* Instructions to follow
Write every record below out exactly; no images.

BEGIN Data to process

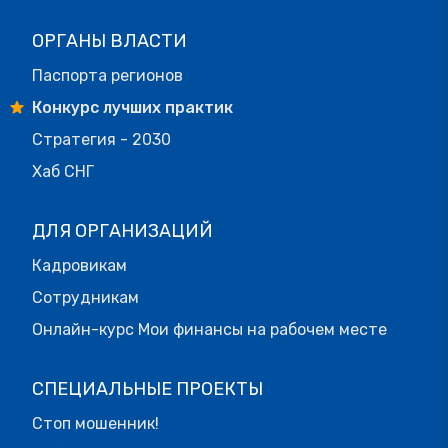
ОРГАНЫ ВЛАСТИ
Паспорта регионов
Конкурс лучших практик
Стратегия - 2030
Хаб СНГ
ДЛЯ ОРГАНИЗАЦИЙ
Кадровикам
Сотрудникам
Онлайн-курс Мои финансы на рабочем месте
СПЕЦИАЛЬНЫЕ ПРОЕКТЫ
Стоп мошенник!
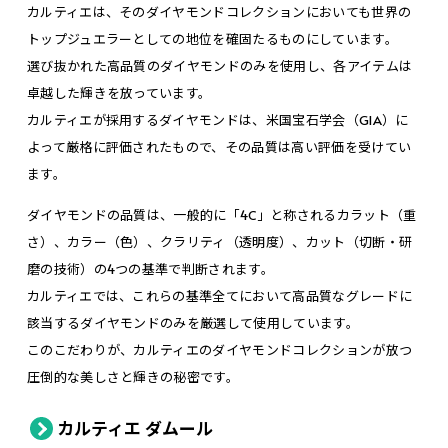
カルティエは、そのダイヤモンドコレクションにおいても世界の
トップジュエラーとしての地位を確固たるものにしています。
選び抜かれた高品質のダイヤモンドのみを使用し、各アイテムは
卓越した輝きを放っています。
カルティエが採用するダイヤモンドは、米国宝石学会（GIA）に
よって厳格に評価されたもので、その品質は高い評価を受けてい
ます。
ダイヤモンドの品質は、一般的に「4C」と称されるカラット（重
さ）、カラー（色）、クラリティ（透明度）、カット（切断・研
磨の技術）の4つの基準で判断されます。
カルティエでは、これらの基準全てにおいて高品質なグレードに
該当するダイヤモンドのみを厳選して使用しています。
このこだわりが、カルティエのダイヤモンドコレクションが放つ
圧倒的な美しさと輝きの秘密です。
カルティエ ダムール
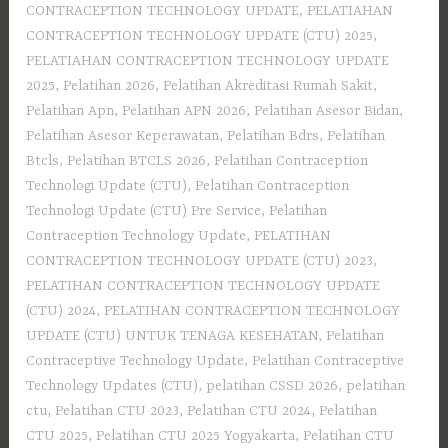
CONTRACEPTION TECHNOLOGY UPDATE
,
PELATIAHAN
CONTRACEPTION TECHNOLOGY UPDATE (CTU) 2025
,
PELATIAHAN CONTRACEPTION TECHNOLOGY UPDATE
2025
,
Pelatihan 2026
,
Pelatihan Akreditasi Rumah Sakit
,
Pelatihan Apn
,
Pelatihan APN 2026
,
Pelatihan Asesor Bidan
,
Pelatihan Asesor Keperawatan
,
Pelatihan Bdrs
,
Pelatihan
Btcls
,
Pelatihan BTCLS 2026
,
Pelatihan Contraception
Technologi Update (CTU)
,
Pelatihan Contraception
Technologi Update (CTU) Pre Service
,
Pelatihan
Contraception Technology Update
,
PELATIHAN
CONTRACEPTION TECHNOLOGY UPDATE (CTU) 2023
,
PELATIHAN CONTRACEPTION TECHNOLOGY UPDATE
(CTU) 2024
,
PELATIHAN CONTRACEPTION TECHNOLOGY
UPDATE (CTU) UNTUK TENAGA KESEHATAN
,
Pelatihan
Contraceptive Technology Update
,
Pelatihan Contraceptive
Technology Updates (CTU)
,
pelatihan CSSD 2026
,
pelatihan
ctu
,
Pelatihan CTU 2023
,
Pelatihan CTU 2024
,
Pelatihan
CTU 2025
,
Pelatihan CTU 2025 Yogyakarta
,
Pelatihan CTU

END Data to process

* Solved problem
ОРГАНЫ ВЛАСТИ
Паспорта регионов
Конкурс лучших практик
Стратегия - 2030
Хаб СНГ
ДЛЯ ОРГАНИЗАЦИЙ
Кадровикам
Сотрудникам
Онлайн-курс Мои финансы на рабочем месте
СПЕЦИАЛЬНЫЕ ПРОЕКТЫ
Стоп мошенник!
カルティエは、そのダイヤモンドコレクションにおいても世界の
トップジュエラーとしての地位を確固たるものにしています。
選び抜かれた高品質のダイヤモンドのみを使用し、各アイテムは
卓越した輝きを放っています。
カルティエが採用するダイヤモンドは、米国宝石学会（GIA）に
よって厳格に評価されたもので、その品質は高い評価を受けてい
ます。
ダイヤモンドの品質は、一般的に「4C」と称されるカラット（重
さ）、カラー（色）、クラリティ（透明度）、カット（切断・研
磨の技術）の4つの基準で判断されます。
カルティエでは、これらの基準全てにおいて高品質なグレードに
該当するダイヤモンドのみを厳選して使用しています。
このこだわりが、カルティエのダイヤモンドコレクションが放つ
圧倒的な美しさと輝きの秘密です。
カルティエ ダムール
CONTRACEPTION TECHNOLOGY UPDATE
,
PELATIAHAN
CONTRACEPTION TECHNOLOGY UPDATE (CTU) 2025
,
PELATIAHAN CONTRACEPTION TECHNOLOGY UPDATE
2025
,
Pelatihan 2026
,
Pelatihan Akreditasi Rumah Sakit
,
Pelatihan Apn
,
Pelatihan APN 2026
,
Pelatihan Asesor Bidan
,
Pelatihan Asesor Keperawatan
,
Pelatihan Bdrs
,
Pelatihan
Btcls
,
Pelatihan BTCLS 2026
,
Pelatihan Contraception
Technologi Update (CTU)
,
Pelatihan Contraception
Technologi Update (CTU) Pre Service
,
Pelatihan
Contraception Technology Update
,
PELATIHAN
CONTRACEPTION TECHNOLOGY UPDATE (CTU) 2023
,
PELATIHAN CONTRACEPTION TECHNOLOGY UPDATE
(CTU) 2024
,
PELATIHAN CONTRACEPTION TECHNOLOGY
UPDATE (CTU) UNTUK TENAGA KESEHATAN
,
Pelatihan
Contraceptive Technology Update
,
Pelatihan Contraceptive
Technology Updates (CTU)
,
pelatihan CSSD 2026
,
pelatihan
ctu
,
Pelatihan CTU 2023
,
Pelatihan CTU 2024
,
Pelatihan
CTU 2025
,
Pelatihan CTU 2025 Yogyakarta
,
Pelatihan CTU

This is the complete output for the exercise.